Я на бегу зажал уши и дальше не слушал. Я не зря уклонялся от походов в Кремль. У них там настроения меняются каждый день. То коммунизм без яиц, то море свечей, то либерализм с яйцами!

– Только так мы преодолеем демографический кризис! – донеслось до меня, когда я перепрыгивал через зубчатые стены.

064.0

<БАСЁ – МОЙ УКОР>

Я никогда не увижу мир таким, каким он виделся Басё, возможно, из-за недоверия к себе. Ведь нет ничего проще, чем признать его правоту: очищение моего взгляда от ложной суеты равносильно просветлению. Добавить к этому добровольное бродяжничество по аскетическим тропам Севера: разве это не истинно русская тема? Добавить к этому сочувствие к несовершенной участи нас всех на фоне полета птиц и дождливого осеннего дня: разве мне это не приходило в голову? Но даже мое прочтение его больших, крылатых метафор, свернутых в несколько строк, где проза и поэзия неразличимы, скорее похоже на пародию встречи с истиной, чем на искреннее восхищение.

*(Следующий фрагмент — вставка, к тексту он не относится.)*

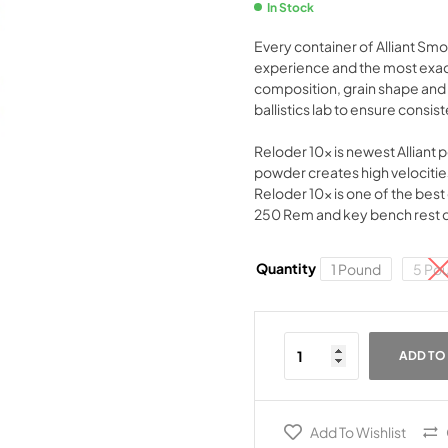
In Stock
Every container of Alliant Sm
experience and the most exact
composition, grain shape and s
ballistics lab to ensure consis
Reloder 10x is newest Alliant 
powder creates high velocities
Reloder 10x is one of the best 
250 Rem and key bench rest cal
Quantity
1 Pound
5 Po
ADD TO
Add To Wishlist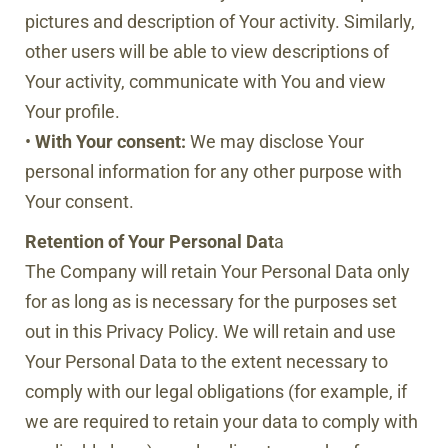
pictures and description of Your activity. Similarly,
other users will be able to view descriptions of
Your activity, communicate with You and view
Your profile.
•
With Your consent:
We may disclose Your
personal information for any other purpose with
Your consent.
Retention of Your Personal Dat
a
The Company will retain Your Personal Data only
for as long as is necessary for the purposes set
out in this Privacy Policy. We will retain and use
Your Personal Data to the extent necessary to
comply with our legal obligations (for example, if
we are required to retain your data to comply with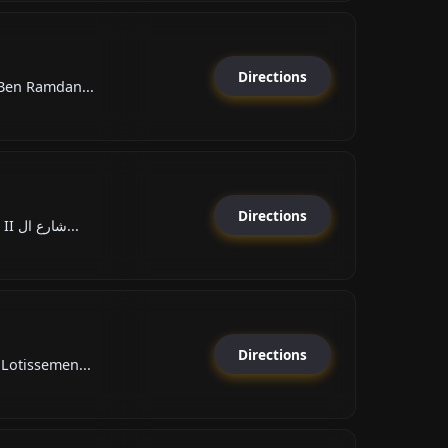
Directions
قة, Hay Ben Ramdan...
Directions
Boulevard Hassan II شارع ال...
Directions
Lotissemen...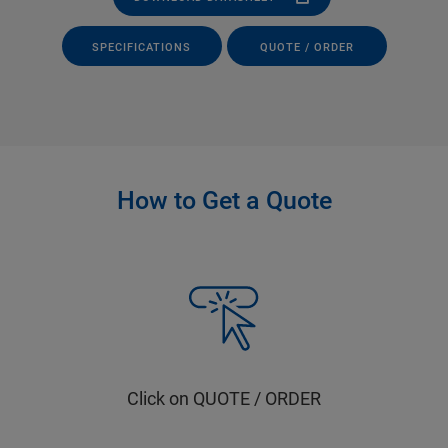
SPECIFICATIONS
QUOTE / ORDER
How to Get a Quote
Click on QUOTE / ORDER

Где мне взять такие глаза? Где мне взять такую клизму, которая очистит мой организм от всех потребленных мною излишеств?

Басё вырастает в укор. Я смиряюсь. Нет, только делаю вид. С ним так легко согласиться, что даже страшно поверить в мое согласие. Я обещаю себе, читая Басё, всякий раз сталкиваясь с его взглядом, начать новую жизнь, меньше есть, меньше пить, ходить по горам и дышать чистым воздухом. Я знаю, что Басё ничего не придумал всуе – для этого достаточно съездить в Японию и погулять в яблочных садах Хоккайдо.

Но нет ничего более сложного, чем правильно опроститься. Опроститься без дидактизма опрощения, без гордости за совершенный подвиг. Тщеславие рождается на ровном месте, как плесень. Я везде вижу плесень. Я должен уговорить себя, что стихи Басё не нуждаются в разнузданных пародиях, что они действительно самодостаточны, а его путь невинен. Я уговариваю себя и снова себе не верю. Да, Басё – это вечный укор. И я готов сверять по нему погоду в северных широтах. Но я живу в другом климате. И наши пути, сходясь, расходятся, а расходясь, сходятся, и так, видно, будет всегда.